> [Task to complete] Check each line of the data below for the word "coordinates", then extract the ones that have it.
BEGIN
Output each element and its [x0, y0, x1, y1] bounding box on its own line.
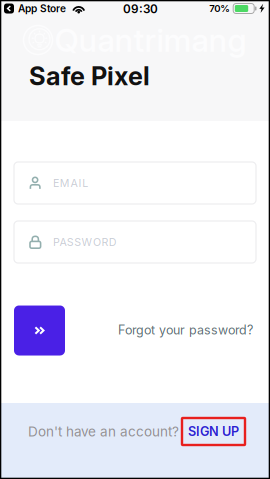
- staticText: Safe Pixel: [29, 61, 150, 91]
- staticText: SIGN UP: [188, 424, 239, 439]
- staticText: Forgot your password?: [118, 322, 253, 338]
- staticText: 70%: [209, 3, 230, 14]
- staticText: 09:30: [123, 2, 158, 16]
- staticText: EMAIL: [53, 176, 88, 189]
- button[interactable]: SIGN UP: [182, 418, 245, 445]
- button[interactable]: Sign in: [14, 306, 65, 356]
- staticText: App Store: [18, 2, 66, 15]
- staticText: PASSWORD: [53, 236, 117, 248]
- button[interactable]: Forgot your password?: [115, 316, 256, 344]
- staticText: Don't have an account?: [28, 423, 179, 440]
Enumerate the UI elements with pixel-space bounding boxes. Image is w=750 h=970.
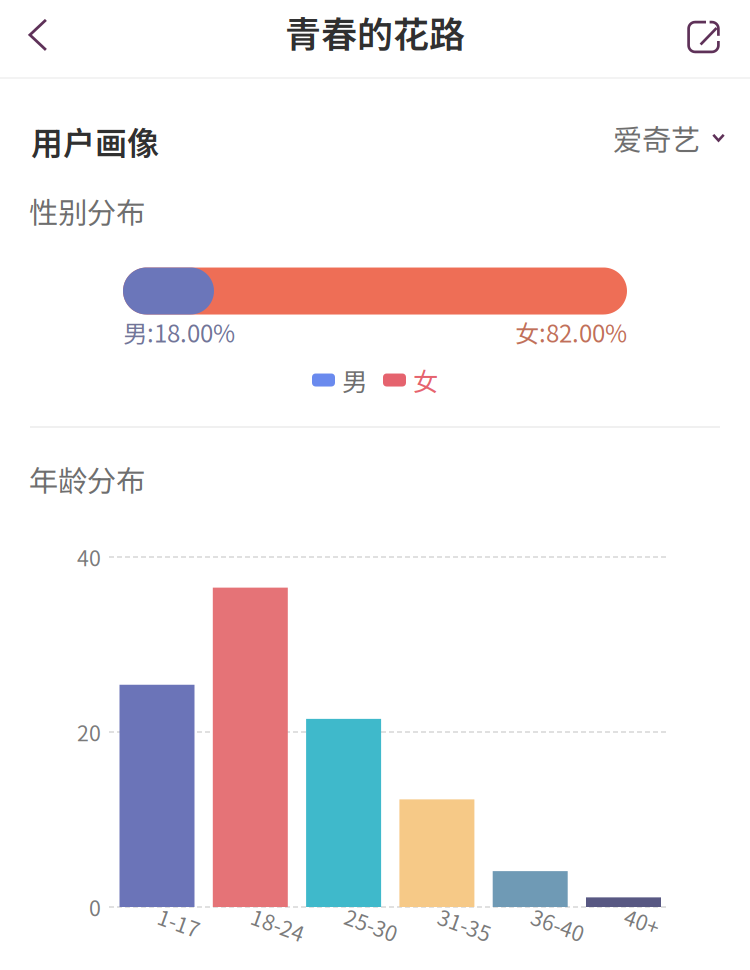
- staticText: 31-35: [439, 900, 494, 930]
- staticText: 女:82.00%: [515, 315, 627, 349]
- staticText: 性别分布: [29, 190, 145, 232]
- staticText: 18-24: [252, 900, 307, 930]
- staticText: 36-40: [532, 900, 587, 930]
- staticText: 用户画像: [31, 118, 159, 164]
- button[interactable]: 爱奇艺: [607, 103, 731, 173]
- staticText: 0: [89, 892, 101, 922]
- staticText: 年龄分布: [29, 458, 145, 500]
- staticText: 男: [342, 362, 367, 398]
- staticText: 爱奇艺: [613, 117, 700, 159]
- staticText: 女: [413, 362, 438, 398]
- staticText: 男:18.00%: [123, 315, 235, 349]
- button[interactable]: Back: [1, 0, 75, 73]
- staticText: 40+: [626, 900, 662, 930]
- button[interactable]: Share: [668, 0, 742, 75]
- staticText: 20: [77, 717, 101, 748]
- staticText: 1-17: [159, 900, 202, 930]
- staticText: 青春的花路: [285, 6, 465, 58]
- staticText: 25-30: [346, 900, 401, 930]
- staticText: 40: [77, 542, 101, 572]
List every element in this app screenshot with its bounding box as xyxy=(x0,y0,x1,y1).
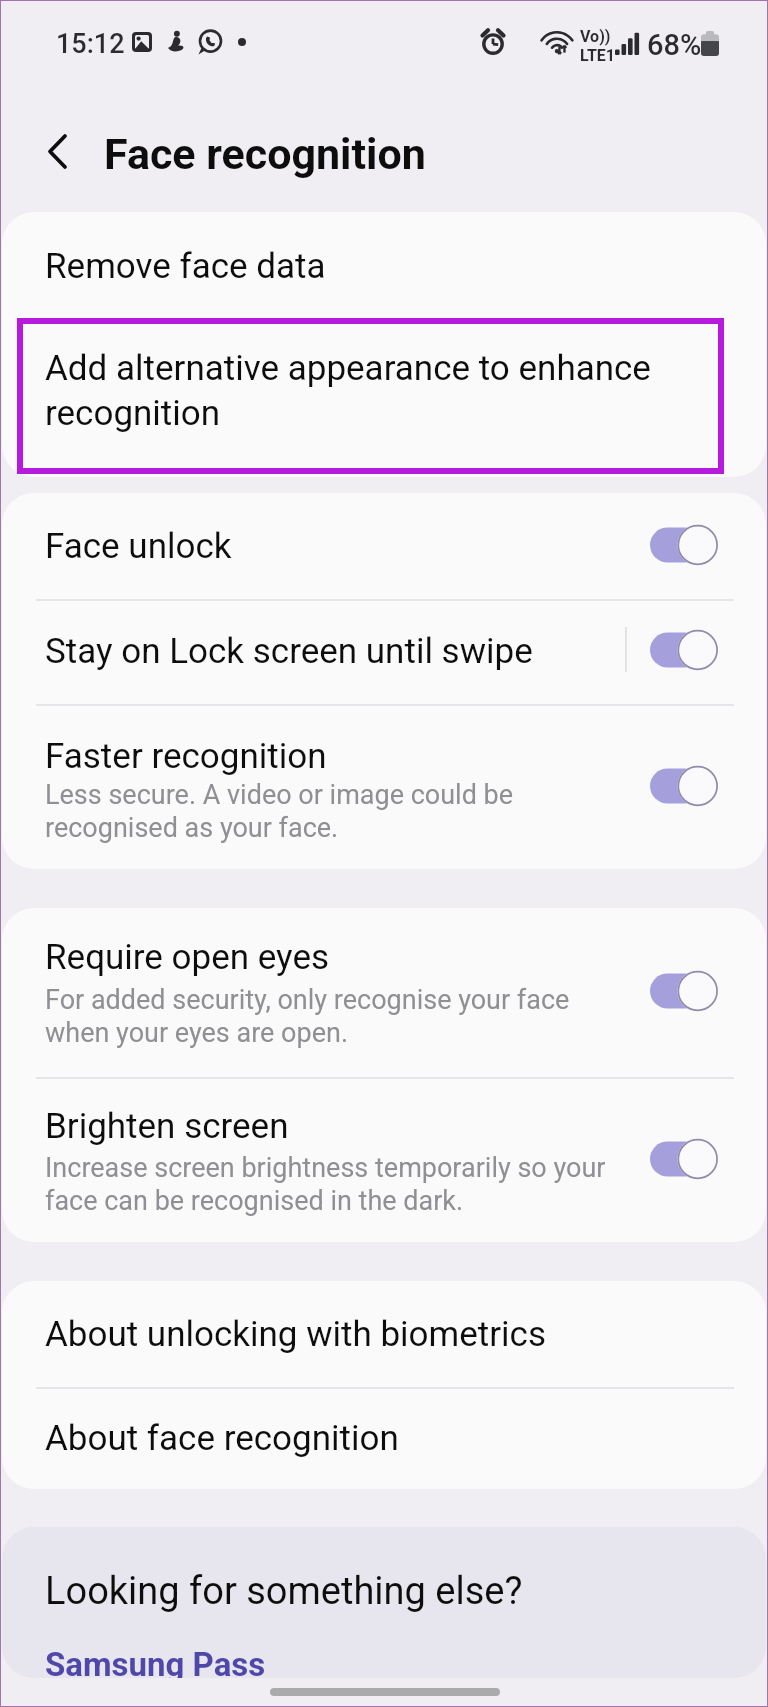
staticText: Less secure. A video or image could be r… xyxy=(45,779,514,844)
staticText: For added security, only recognise your … xyxy=(45,984,570,1049)
staticText: Brighten screen xyxy=(45,1106,289,1147)
button[interactable] xyxy=(2,908,766,1075)
staticText: Increase screen brightness temporarily s… xyxy=(45,1152,606,1217)
staticText: Faster recognition xyxy=(45,736,327,777)
button[interactable]: Toggle xyxy=(650,629,718,671)
button[interactable] xyxy=(2,1385,766,1489)
button[interactable] xyxy=(2,1075,766,1242)
staticText: Require open eyes xyxy=(45,937,330,978)
staticText: About unlocking with biometrics xyxy=(45,1314,547,1355)
button[interactable] xyxy=(2,702,766,869)
button[interactable]: Toggle xyxy=(650,524,718,566)
staticText: Face unlock xyxy=(45,526,232,567)
button[interactable]: Toggle xyxy=(650,970,718,1012)
button[interactable] xyxy=(2,212,766,319)
staticText: Vo)) xyxy=(580,27,611,46)
staticText: Face recognition xyxy=(104,129,426,179)
staticText: Add alternative appearance to enhance re… xyxy=(45,348,685,433)
staticText: Looking for something else? xyxy=(45,1569,523,1614)
button[interactable] xyxy=(2,319,766,469)
button[interactable] xyxy=(2,597,766,702)
button[interactable]: Back xyxy=(26,120,90,184)
button[interactable]: Toggle xyxy=(650,765,718,807)
staticText: 68% xyxy=(647,28,702,62)
staticText: Stay on Lock screen until swipe xyxy=(45,631,533,672)
staticText: Remove face data xyxy=(45,246,326,287)
staticText: 15:12 xyxy=(56,28,125,60)
button[interactable] xyxy=(2,493,766,597)
staticText: LTE1 xyxy=(580,46,615,65)
staticText: Samsung Pass xyxy=(45,1645,266,1678)
button[interactable]: Samsung Pass xyxy=(45,1645,266,1678)
button[interactable] xyxy=(2,1281,766,1385)
button[interactable]: Toggle xyxy=(650,1138,718,1180)
staticText: About face recognition xyxy=(45,1418,399,1459)
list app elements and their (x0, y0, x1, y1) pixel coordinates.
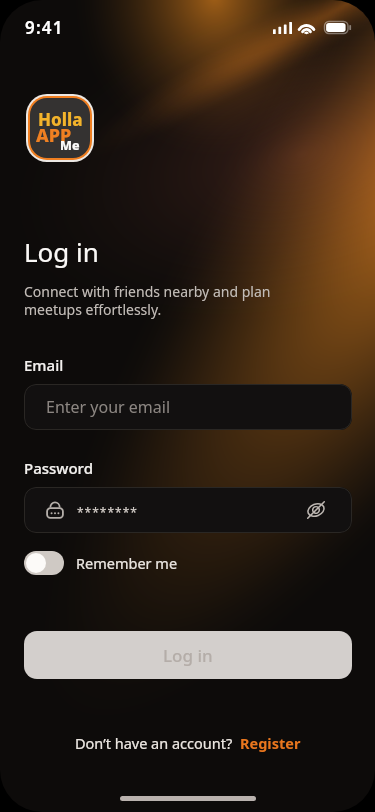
button[interactable]: Log in (24, 631, 352, 679)
staticText: Connect with friends nearby and plan mee… (24, 282, 271, 319)
staticText: Me (60, 137, 80, 154)
staticText: APP (36, 123, 72, 148)
staticText: Don’t have an account? (75, 733, 233, 753)
button[interactable]: Holla App Me logo (28, 96, 92, 160)
button[interactable]: Show password (305, 499, 327, 521)
button[interactable]: Register (240, 733, 301, 753)
staticText: Holla (38, 108, 83, 131)
staticText: 9:41 (25, 16, 64, 39)
staticText: Remember me (76, 553, 178, 573)
button[interactable]: Remember me toggle (24, 551, 64, 575)
staticText: Log in (163, 644, 213, 667)
staticText: Register (240, 733, 301, 753)
staticText: Enter your email (46, 396, 171, 418)
button[interactable]: ******** (24, 487, 352, 533)
staticText: Email (24, 355, 64, 375)
staticText: Log in (24, 234, 99, 269)
button[interactable]: Enter your email (24, 384, 352, 430)
staticText: Password (24, 458, 93, 478)
staticText: ******** (77, 504, 138, 520)
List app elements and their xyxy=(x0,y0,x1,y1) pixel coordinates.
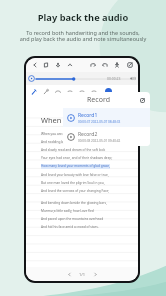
button[interactable]: Next page xyxy=(92,271,99,278)
staticText: To record both handwriting and the sound… xyxy=(0,29,166,43)
button[interactable]: Record1 xyxy=(63,108,150,127)
staticText: Murmur,a little sadly, how Love fled xyxy=(41,209,94,213)
button[interactable]: Volume xyxy=(129,75,136,82)
staticText: But one man loved the pilgrim Soul in yo… xyxy=(41,181,105,185)
staticText: Record1 xyxy=(78,112,98,119)
button[interactable]: Back xyxy=(31,61,39,69)
button[interactable]: Share xyxy=(113,61,121,69)
button[interactable]: Play xyxy=(28,75,35,82)
staticText: Record xyxy=(87,95,110,105)
staticText: And bending down beside the glowing bars… xyxy=(41,201,107,205)
button[interactable]: Edit records xyxy=(139,97,146,104)
staticText: Record2 xyxy=(78,131,98,138)
button[interactable]: Edit xyxy=(126,61,134,69)
button[interactable]: Pages xyxy=(42,61,50,69)
staticText: And hid his face amid a crowd of stars. xyxy=(41,225,99,229)
staticText: And nodding by the fire, take down this … xyxy=(41,140,110,144)
staticText: 00:00:23 xyxy=(107,76,121,81)
staticText: How many loved your moments of glad grac… xyxy=(41,164,110,168)
button[interactable]: Previous page xyxy=(66,271,73,278)
button[interactable]: Highlighter xyxy=(54,88,62,96)
button[interactable]: Redo xyxy=(101,61,109,69)
button[interactable]: Ruler xyxy=(90,88,98,96)
staticText: And slowly read and dream of the soft lo… xyxy=(41,148,106,152)
staticText: Your eyes had once, and of their shadows… xyxy=(41,156,113,160)
staticText: And paced upon the mountains overhead xyxy=(41,217,104,221)
staticText: 00:00:37 2022-05-07 08:48:33 xyxy=(78,120,121,124)
button[interactable]: Expand xyxy=(66,61,74,69)
button[interactable]: Microphone xyxy=(54,61,62,69)
button[interactable]: Pen xyxy=(30,88,38,96)
staticText: Play back the audio xyxy=(0,11,166,24)
button[interactable]: Eraser xyxy=(42,88,50,96)
button[interactable]: Record2 xyxy=(63,127,150,146)
button[interactable]: Lasso xyxy=(78,88,86,96)
staticText: 1/1 xyxy=(79,272,86,277)
button[interactable]: Undo xyxy=(89,61,97,69)
staticText: And loved the sorrows of your changing F… xyxy=(41,189,110,193)
staticText: 00:00:38 2022-05-01 09:40:42 xyxy=(78,139,121,143)
staticText: And loved your beauty with love false or… xyxy=(41,173,109,177)
button[interactable]: Shapes xyxy=(66,88,74,96)
staticText: When you xyxy=(41,115,77,125)
button[interactable]: Colour xyxy=(105,88,112,95)
staticText: When you are old and grey and full of sl… xyxy=(41,132,107,136)
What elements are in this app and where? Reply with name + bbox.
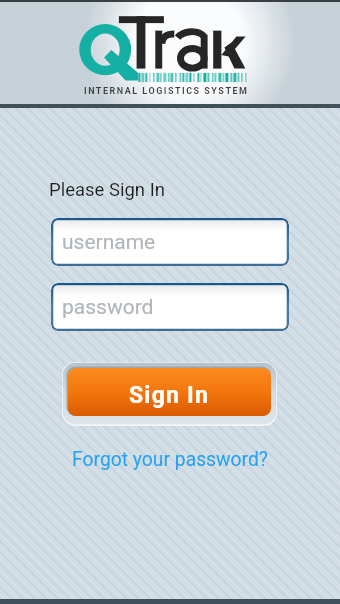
- button[interactable]: password: [51, 283, 289, 331]
- staticText: INTERNAL LOGISTICS SYSTEM: [84, 86, 249, 97]
- staticText: username: [62, 230, 156, 255]
- button[interactable]: Forgot your password?: [0, 448, 340, 471]
- staticText: Sign In: [129, 382, 210, 409]
- button[interactable]: username: [51, 218, 289, 266]
- staticText: password: [62, 295, 154, 320]
- staticText: Please Sign In: [49, 179, 165, 201]
- button[interactable]: Sign In: [62, 362, 277, 426]
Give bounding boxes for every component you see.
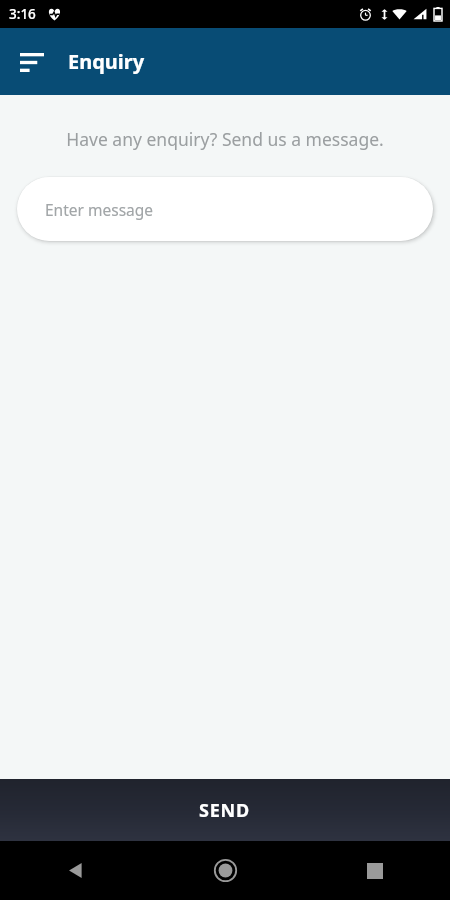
button[interactable]: Back — [0, 841, 150, 900]
button[interactable]: Recent apps — [300, 841, 450, 900]
staticText: SEND — [199, 798, 251, 823]
staticText: Enter message — [45, 199, 154, 220]
button[interactable]: SEND — [0, 779, 450, 841]
button[interactable]: Home — [150, 841, 300, 900]
staticText: Have any enquiry? Send us a message. — [16, 127, 434, 151]
staticText: Enquiry — [68, 48, 145, 75]
button[interactable]: Open navigation menu — [10, 40, 54, 84]
button[interactable]: Enter message — [17, 177, 433, 241]
staticText: 3:16 — [9, 5, 36, 23]
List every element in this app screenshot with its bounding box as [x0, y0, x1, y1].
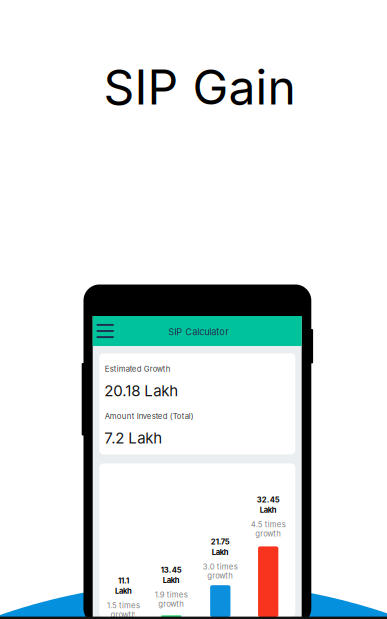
staticText: 20.18 Lakh: [104, 382, 178, 400]
staticText: growth: [158, 599, 184, 609]
staticText: SIP Calculator: [168, 326, 228, 337]
button[interactable]: Menu: [92, 316, 118, 346]
staticText: 11.1: [118, 576, 129, 585]
staticText: SIP Gain: [104, 58, 296, 116]
staticText: Estimated Growth: [105, 364, 171, 374]
staticText: Amount Invested (Total): [105, 412, 194, 421]
staticText: Lakh: [115, 586, 132, 596]
staticText: 1.9 times: [155, 590, 188, 600]
staticText: Lakh: [260, 505, 277, 515]
staticText: 4.5 times: [251, 520, 286, 529]
staticText: Lakh: [212, 548, 229, 557]
staticText: 1.5 times: [107, 601, 140, 610]
staticText: 3.0 times: [203, 562, 238, 571]
staticText: 32.45: [257, 495, 280, 504]
staticText: growth: [110, 610, 136, 619]
staticText: Lakh: [163, 576, 180, 585]
staticText: 13.45: [161, 565, 182, 575]
staticText: 7.2 Lakh: [104, 429, 162, 447]
staticText: 21.75: [211, 537, 230, 546]
staticText: growth: [207, 571, 233, 580]
staticText: growth: [255, 529, 281, 538]
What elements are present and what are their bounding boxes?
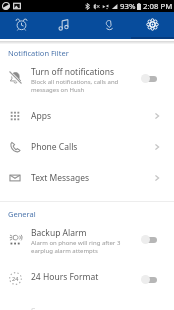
button[interactable]: Toggle xyxy=(141,73,157,84)
staticText: 24 Hours Format xyxy=(31,271,99,283)
button[interactable]: Earplugs xyxy=(86,12,130,39)
staticText: Notification Filter xyxy=(8,48,69,58)
button[interactable]: Alarms xyxy=(0,12,43,39)
staticText: Apps xyxy=(31,110,153,122)
staticText: General xyxy=(8,209,36,219)
staticText: Snooze xyxy=(31,306,59,310)
staticText: 93% xyxy=(120,1,136,12)
button[interactable]: Turn off notifications xyxy=(0,60,174,100)
staticText: 2:08 PM xyxy=(143,1,173,12)
button[interactable]: 24 xyxy=(0,259,174,288)
button[interactable]: Toggle xyxy=(141,234,157,245)
button[interactable]: Phone Calls xyxy=(0,131,174,162)
staticText: Block all notifications, calls and messa… xyxy=(31,78,119,94)
button[interactable]: Apps xyxy=(0,100,174,131)
button[interactable]: Toggle xyxy=(141,274,157,285)
button[interactable]: Backup Alarm xyxy=(0,223,174,259)
staticText: 24 xyxy=(12,275,19,282)
staticText: Backup Alarm xyxy=(31,227,87,239)
button[interactable]: Text Messages xyxy=(0,162,174,193)
staticText: Phone Calls xyxy=(31,141,153,153)
button[interactable]: Settings xyxy=(130,12,174,39)
staticText: Alarm on phone will ring after 3 earplug… xyxy=(31,239,121,255)
staticText: Text Messages xyxy=(31,172,153,184)
staticText: Turn off notifications xyxy=(31,66,115,78)
button[interactable]: Music xyxy=(43,12,86,39)
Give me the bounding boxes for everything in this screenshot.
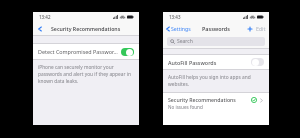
button[interactable]: Settings: [165, 25, 191, 32]
staticText: 13:43: [169, 14, 181, 20]
staticText: Settings: [171, 25, 191, 32]
staticText: iPhone can securely monitor your passwor…: [38, 64, 134, 85]
staticText: 13:42: [39, 14, 51, 20]
button[interactable]: Toggle on: [121, 48, 134, 56]
button[interactable]: Detect Compromised Passwor…: [33, 44, 139, 59]
staticText: Security Recommendations: [51, 25, 121, 32]
button[interactable]: Security Recommendations: [163, 93, 269, 125]
staticText: AutoFill Passwords: [168, 59, 251, 66]
staticText: Passwords: [202, 25, 230, 32]
staticText: AutoFill helps you sign into apps and we…: [168, 74, 264, 88]
button[interactable]: Search: [167, 37, 265, 46]
staticText: Security Recommendations: [168, 96, 236, 103]
staticText: Search: [177, 38, 193, 45]
staticText: Detect Compromised Passwor…: [38, 48, 119, 55]
button[interactable]: Back: [33, 22, 139, 35]
button[interactable]: AutoFill Passwords: [163, 55, 269, 69]
button[interactable]: Add password: [246, 25, 253, 32]
staticText: No issues found: [168, 104, 203, 110]
button[interactable]: Back: [36, 25, 43, 32]
button[interactable]: Edit: [256, 25, 266, 32]
staticText: Edit: [256, 25, 266, 32]
button[interactable]: Toggle off: [251, 58, 264, 66]
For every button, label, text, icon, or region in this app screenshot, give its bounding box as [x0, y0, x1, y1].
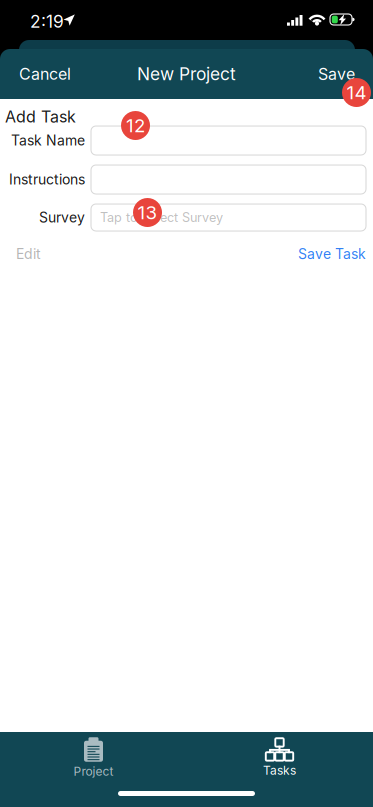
staticText: Survey: [39, 209, 85, 226]
button[interactable]: Save Task: [298, 244, 366, 264]
staticText: Tap to Select Survey: [100, 210, 223, 225]
staticText: Save: [318, 64, 355, 84]
staticText: Edit: [16, 246, 41, 262]
button[interactable]: Edit: [16, 244, 41, 264]
staticText: Instructions: [9, 171, 85, 188]
staticText: Cancel: [19, 64, 71, 84]
staticText: 13: [138, 201, 158, 224]
button[interactable]: Cancel: [19, 54, 99, 94]
staticText: 14: [346, 81, 366, 104]
staticText: New Project: [137, 64, 236, 84]
button[interactable]: Tasks: [186, 737, 372, 779]
staticText: 12: [126, 114, 145, 137]
staticText: Add Task: [5, 107, 76, 126]
button[interactable]: Project: [0, 737, 186, 779]
staticText: Tasks: [263, 763, 296, 778]
button[interactable]: Save: [275, 54, 355, 94]
staticText: Project: [74, 764, 114, 779]
staticText: Task Name: [11, 132, 85, 149]
staticText: Save Task: [298, 246, 366, 262]
staticText: 2:19: [30, 11, 64, 32]
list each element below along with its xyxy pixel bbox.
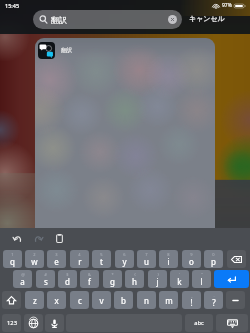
END
> [Answer to this problem]
list app elements and their (x0, y0, x1, y1) pixel coordinates.
List app elements and their xyxy=(x0,y0,x1,y1) pixel coordinates.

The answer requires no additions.